**Work task**. Exactly the lines below from the one with "Can you find left kidney? (SVG masks)" up to and including the one with "Return results in" make up the answer, with nothing else added.

___

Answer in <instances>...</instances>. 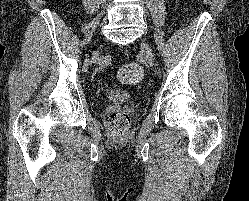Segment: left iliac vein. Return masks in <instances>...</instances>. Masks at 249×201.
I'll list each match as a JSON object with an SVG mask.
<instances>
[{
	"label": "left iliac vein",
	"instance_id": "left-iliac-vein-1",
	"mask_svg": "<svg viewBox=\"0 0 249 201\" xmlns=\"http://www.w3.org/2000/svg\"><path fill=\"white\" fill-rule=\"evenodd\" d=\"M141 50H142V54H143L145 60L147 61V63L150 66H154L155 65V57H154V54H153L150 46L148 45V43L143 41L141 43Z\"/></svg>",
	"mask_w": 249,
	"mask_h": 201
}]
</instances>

___

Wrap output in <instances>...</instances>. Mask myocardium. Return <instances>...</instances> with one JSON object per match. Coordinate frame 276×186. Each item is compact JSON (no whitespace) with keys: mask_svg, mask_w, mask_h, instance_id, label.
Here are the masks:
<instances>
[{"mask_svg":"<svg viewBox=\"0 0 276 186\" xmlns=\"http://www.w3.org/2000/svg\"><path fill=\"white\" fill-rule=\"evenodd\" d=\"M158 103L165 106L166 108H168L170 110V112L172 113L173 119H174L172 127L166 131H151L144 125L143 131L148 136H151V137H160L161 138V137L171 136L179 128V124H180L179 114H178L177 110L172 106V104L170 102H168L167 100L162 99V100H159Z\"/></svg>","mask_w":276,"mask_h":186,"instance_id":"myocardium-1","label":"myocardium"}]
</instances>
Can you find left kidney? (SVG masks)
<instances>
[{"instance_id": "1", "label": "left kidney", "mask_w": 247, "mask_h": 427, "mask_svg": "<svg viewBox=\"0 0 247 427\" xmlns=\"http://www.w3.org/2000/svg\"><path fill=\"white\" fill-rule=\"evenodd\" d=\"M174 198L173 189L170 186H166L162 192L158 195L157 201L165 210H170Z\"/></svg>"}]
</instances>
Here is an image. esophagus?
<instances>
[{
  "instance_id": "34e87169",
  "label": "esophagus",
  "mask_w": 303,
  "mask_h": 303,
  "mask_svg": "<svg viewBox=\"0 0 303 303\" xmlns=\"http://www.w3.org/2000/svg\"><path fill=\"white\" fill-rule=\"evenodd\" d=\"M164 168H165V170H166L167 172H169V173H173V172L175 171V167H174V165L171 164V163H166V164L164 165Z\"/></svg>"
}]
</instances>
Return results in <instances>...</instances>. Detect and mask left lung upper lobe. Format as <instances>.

___

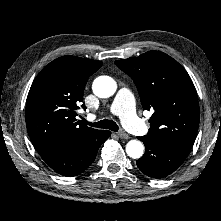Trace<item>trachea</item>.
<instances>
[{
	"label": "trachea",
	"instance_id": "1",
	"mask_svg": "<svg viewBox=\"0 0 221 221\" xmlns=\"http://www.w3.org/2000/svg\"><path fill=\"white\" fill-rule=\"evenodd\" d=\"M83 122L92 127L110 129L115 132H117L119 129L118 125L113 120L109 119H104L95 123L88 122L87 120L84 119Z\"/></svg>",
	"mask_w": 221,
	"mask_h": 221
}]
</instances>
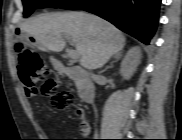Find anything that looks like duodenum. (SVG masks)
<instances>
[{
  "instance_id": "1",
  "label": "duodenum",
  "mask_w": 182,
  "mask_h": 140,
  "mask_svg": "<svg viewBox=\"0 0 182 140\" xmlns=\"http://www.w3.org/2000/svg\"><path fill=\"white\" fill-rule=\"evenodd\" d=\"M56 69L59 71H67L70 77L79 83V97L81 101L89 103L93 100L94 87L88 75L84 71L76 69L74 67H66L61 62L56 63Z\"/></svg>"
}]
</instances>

___

**Response to this task**.
Can you find left kidney? (SVG masks)
<instances>
[{"instance_id": "1", "label": "left kidney", "mask_w": 247, "mask_h": 427, "mask_svg": "<svg viewBox=\"0 0 247 427\" xmlns=\"http://www.w3.org/2000/svg\"><path fill=\"white\" fill-rule=\"evenodd\" d=\"M174 198L173 189L170 186H166L162 192L158 195L157 201L165 210H170Z\"/></svg>"}]
</instances>
Here is an image. esophagus?
<instances>
[{
  "instance_id": "34e87169",
  "label": "esophagus",
  "mask_w": 303,
  "mask_h": 303,
  "mask_svg": "<svg viewBox=\"0 0 303 303\" xmlns=\"http://www.w3.org/2000/svg\"><path fill=\"white\" fill-rule=\"evenodd\" d=\"M164 168H165V170H166L167 172H169V173H173V172L175 171V167H174V165L171 164V163H166V164L164 165Z\"/></svg>"
}]
</instances>
Return results in <instances>...</instances>. Detect and mask left lung upper lobe. Format as <instances>.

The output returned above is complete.